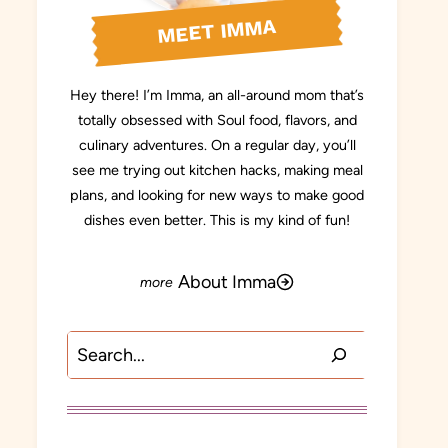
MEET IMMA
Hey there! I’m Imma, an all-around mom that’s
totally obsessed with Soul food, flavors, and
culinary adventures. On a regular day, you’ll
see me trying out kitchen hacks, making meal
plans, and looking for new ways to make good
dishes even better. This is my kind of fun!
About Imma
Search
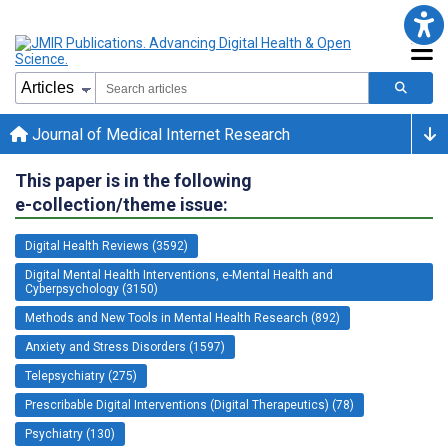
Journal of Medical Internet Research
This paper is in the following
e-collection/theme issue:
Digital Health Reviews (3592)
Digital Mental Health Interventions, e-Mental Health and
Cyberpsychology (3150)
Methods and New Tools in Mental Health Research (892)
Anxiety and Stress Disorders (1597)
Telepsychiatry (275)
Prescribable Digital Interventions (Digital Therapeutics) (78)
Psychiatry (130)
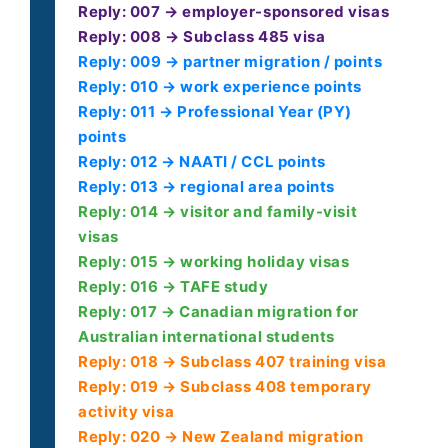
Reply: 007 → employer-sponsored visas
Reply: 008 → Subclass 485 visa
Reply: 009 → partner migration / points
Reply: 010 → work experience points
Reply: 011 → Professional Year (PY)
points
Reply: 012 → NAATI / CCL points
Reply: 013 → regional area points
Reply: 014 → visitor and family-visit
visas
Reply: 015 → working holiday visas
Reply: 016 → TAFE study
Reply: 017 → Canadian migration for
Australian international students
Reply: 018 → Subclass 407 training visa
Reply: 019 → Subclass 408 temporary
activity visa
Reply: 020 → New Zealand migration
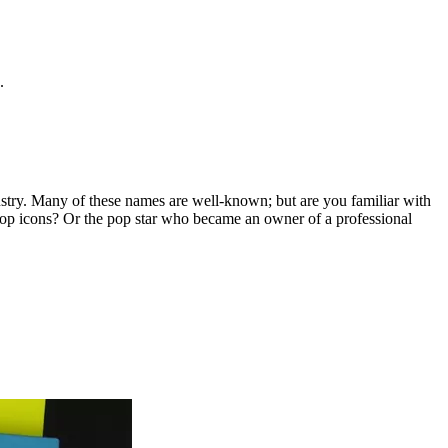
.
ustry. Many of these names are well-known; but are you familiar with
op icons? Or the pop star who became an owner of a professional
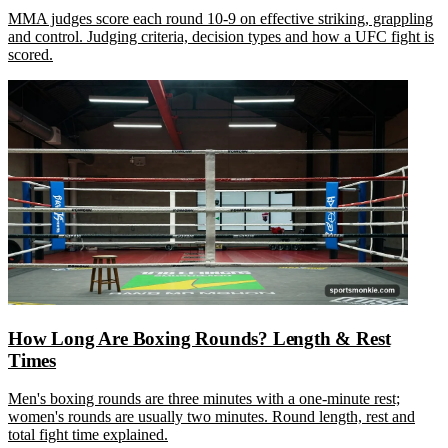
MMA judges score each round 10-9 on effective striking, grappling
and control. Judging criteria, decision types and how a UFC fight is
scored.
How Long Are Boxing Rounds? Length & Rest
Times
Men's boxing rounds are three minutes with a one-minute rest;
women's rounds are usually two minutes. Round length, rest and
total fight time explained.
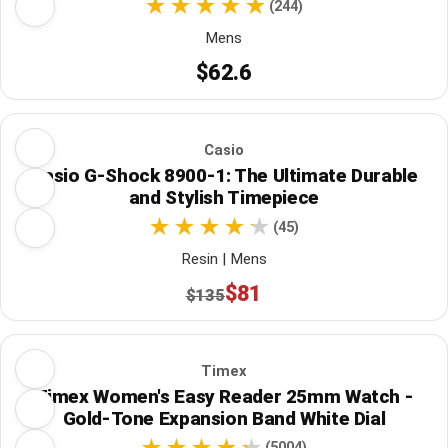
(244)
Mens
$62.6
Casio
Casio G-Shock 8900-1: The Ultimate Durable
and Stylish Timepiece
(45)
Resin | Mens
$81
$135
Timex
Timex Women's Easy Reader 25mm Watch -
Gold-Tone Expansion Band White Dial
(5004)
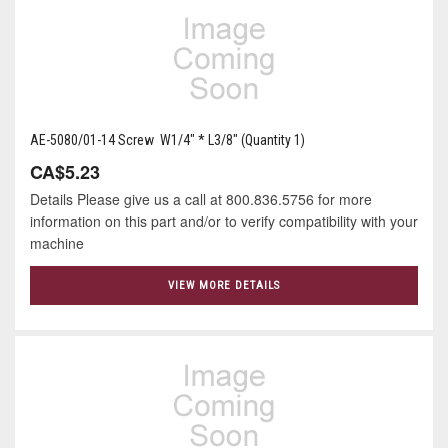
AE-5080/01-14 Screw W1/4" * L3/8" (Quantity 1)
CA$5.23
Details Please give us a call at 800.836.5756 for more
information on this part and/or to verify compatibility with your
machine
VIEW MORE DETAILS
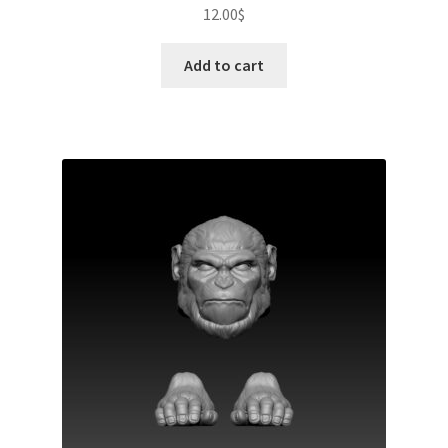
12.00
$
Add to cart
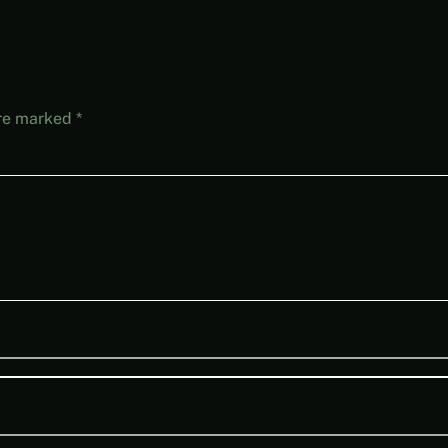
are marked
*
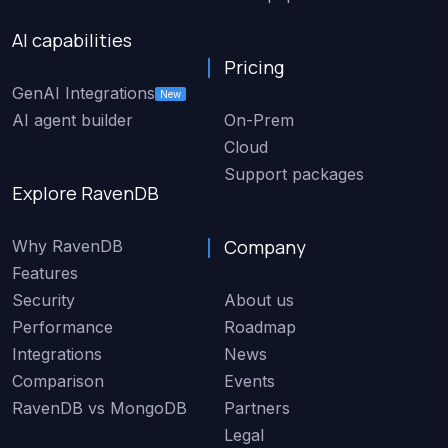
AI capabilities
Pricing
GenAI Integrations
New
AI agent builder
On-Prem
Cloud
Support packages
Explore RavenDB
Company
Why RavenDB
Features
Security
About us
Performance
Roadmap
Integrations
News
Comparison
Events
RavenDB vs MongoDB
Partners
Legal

──────────────────────────────

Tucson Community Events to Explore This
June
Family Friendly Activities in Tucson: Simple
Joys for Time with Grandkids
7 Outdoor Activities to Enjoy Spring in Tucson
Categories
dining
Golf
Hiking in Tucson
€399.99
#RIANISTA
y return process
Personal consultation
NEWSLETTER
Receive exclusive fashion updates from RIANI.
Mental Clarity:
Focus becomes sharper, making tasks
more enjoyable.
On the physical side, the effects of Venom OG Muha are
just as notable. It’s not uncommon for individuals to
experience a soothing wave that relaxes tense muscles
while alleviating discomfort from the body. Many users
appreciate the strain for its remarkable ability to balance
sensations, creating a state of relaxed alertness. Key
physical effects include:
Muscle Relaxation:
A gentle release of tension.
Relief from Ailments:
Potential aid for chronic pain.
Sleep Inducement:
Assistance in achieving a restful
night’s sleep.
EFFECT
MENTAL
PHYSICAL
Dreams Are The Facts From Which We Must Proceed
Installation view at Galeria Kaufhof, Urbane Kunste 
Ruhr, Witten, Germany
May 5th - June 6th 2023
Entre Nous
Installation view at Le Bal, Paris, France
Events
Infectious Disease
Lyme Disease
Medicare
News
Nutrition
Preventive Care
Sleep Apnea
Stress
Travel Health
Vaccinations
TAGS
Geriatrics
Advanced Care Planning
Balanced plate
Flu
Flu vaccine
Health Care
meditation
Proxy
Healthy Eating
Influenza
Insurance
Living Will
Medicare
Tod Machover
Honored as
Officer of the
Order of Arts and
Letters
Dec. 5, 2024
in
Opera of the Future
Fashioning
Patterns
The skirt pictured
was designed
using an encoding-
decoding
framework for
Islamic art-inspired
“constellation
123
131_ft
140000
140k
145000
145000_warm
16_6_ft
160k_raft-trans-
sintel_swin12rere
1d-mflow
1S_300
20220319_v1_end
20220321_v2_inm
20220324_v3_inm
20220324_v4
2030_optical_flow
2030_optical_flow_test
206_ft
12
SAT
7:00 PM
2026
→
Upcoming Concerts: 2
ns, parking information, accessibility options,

──────────────────────────────

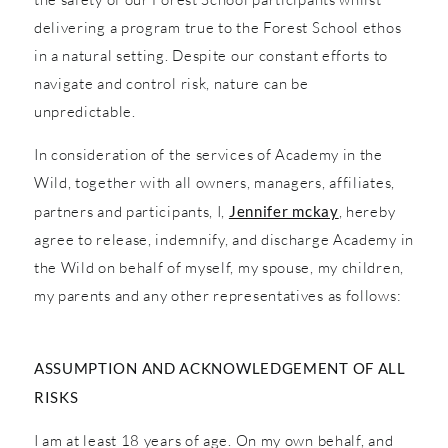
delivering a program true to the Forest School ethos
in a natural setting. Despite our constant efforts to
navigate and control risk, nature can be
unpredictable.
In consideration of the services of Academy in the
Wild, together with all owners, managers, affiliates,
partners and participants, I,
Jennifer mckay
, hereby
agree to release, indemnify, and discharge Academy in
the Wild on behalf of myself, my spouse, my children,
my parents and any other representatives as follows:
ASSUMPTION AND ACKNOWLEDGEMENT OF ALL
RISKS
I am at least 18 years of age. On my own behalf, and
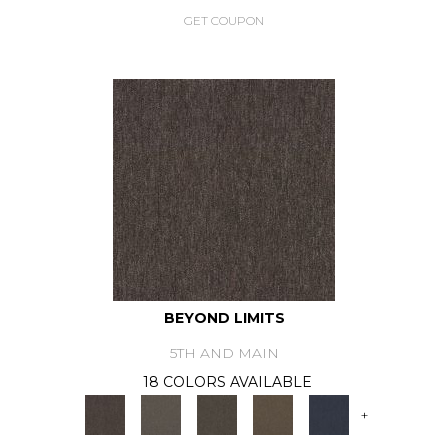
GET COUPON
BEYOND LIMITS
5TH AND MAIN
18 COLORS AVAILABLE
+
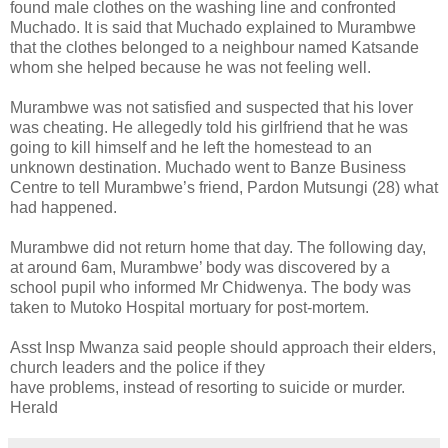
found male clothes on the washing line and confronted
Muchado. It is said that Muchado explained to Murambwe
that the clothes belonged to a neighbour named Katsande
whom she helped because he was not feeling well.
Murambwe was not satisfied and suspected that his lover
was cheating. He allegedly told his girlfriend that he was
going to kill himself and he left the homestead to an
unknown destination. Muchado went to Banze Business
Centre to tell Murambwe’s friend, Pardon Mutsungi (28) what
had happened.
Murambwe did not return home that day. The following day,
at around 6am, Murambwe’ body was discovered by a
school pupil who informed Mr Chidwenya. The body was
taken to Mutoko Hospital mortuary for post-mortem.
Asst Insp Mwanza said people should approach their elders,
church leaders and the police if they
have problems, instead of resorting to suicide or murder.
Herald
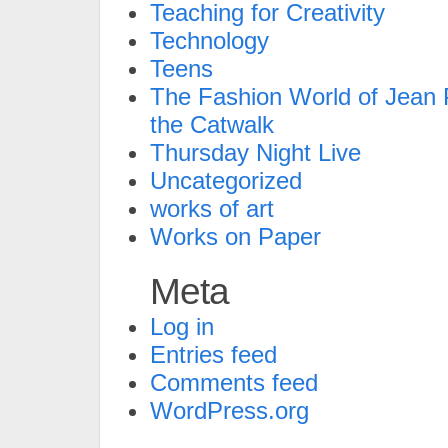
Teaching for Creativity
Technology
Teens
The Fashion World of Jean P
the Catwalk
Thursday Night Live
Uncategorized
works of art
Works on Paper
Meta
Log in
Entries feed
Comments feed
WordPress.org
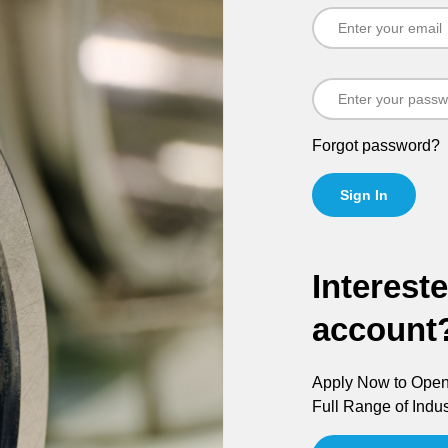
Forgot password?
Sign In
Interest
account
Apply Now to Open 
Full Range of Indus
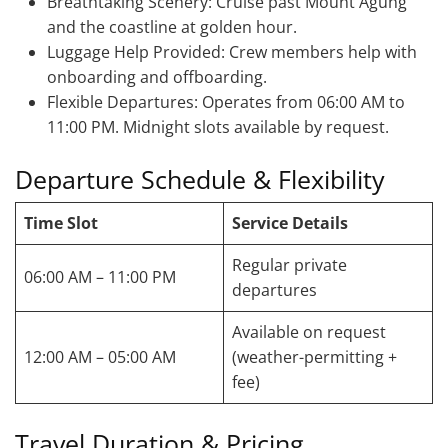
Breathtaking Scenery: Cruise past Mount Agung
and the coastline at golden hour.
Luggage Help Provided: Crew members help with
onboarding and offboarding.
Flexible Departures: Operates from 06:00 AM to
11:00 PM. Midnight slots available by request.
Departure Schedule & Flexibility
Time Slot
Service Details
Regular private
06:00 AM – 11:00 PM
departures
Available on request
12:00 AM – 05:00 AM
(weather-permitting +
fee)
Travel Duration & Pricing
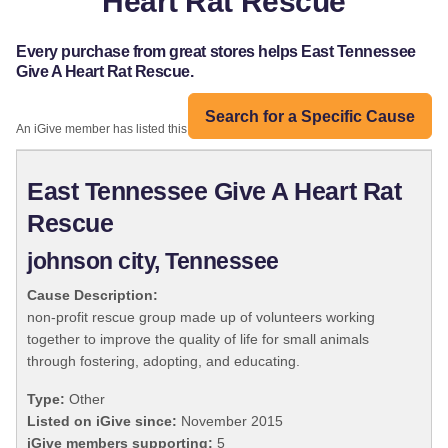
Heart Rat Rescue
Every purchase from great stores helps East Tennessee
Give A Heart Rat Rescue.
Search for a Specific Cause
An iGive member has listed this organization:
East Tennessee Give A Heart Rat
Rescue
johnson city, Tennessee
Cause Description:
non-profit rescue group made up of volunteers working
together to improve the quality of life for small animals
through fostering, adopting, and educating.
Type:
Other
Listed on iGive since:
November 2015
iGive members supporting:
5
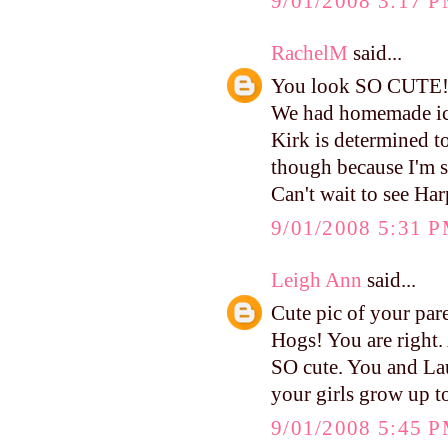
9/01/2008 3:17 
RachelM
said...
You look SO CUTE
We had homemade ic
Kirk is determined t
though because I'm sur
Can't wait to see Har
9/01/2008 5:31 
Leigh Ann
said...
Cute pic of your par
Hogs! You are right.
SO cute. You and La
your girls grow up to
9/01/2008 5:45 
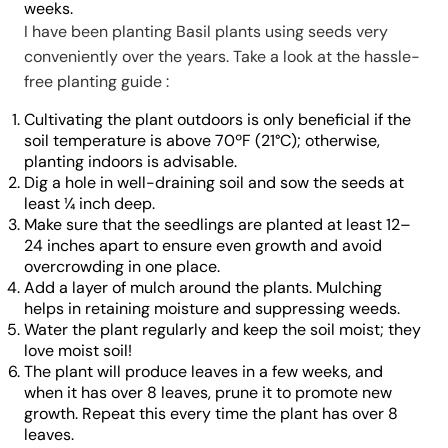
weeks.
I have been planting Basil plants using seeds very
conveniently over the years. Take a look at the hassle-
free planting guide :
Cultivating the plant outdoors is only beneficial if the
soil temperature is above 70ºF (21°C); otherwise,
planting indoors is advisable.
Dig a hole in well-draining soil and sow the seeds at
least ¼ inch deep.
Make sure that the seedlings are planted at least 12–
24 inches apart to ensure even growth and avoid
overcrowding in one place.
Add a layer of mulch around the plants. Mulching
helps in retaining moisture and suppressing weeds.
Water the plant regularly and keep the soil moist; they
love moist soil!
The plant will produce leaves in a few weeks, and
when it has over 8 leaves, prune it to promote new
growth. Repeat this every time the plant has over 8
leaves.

──────────────────────────────

*Your objective*. Collect every line with the string "visas" from the records, and copy each.

*Answer section*.
Reply: 007 → employer-sponsored visas
visas
Reply: 015 → working holiday visas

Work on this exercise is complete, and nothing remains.